(Information provided)

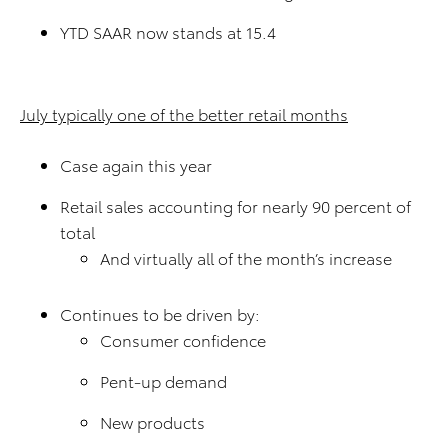
YTD SAAR now stands at 15.4
July typically one of the better retail months
Case again this year
Retail sales accounting for nearly 90 percent of
total
And virtually all of the month’s increase
Continues to be driven by:
Consumer confidence
Pent-up demand
New products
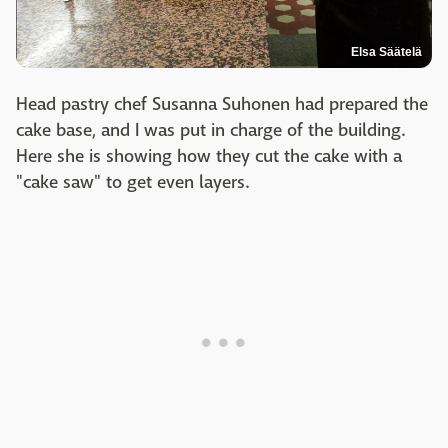
Elsa Säätelä
Head pastry chef Susanna Suhonen had prepared the
cake base, and I was put in charge of the building.
Here she is showing how they cut the cake with a
"cake saw" to get even layers.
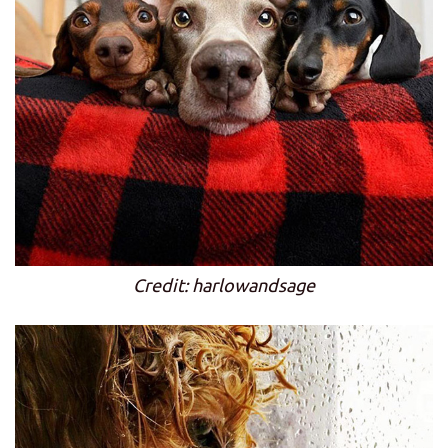
Credit: harlowandsage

(End Information provided)

## Work instructions
Transcribe the lines above exactly, setting aside any picture among them.

## Written solution
YTD SAAR now stands at 15.4
July typically one of the better retail months
Case again this year
Retail sales accounting for nearly 90 percent of
total
And virtually all of the month’s increase
Continues to be driven by:
Consumer confidence
Pent-up demand
New products
Elsa Säätelä
Head pastry chef Susanna Suhonen had prepared the
cake base, and I was put in charge of the building.
Here she is showing how they cut the cake with a
"cake saw" to get even layers.
Credit: harlowandsage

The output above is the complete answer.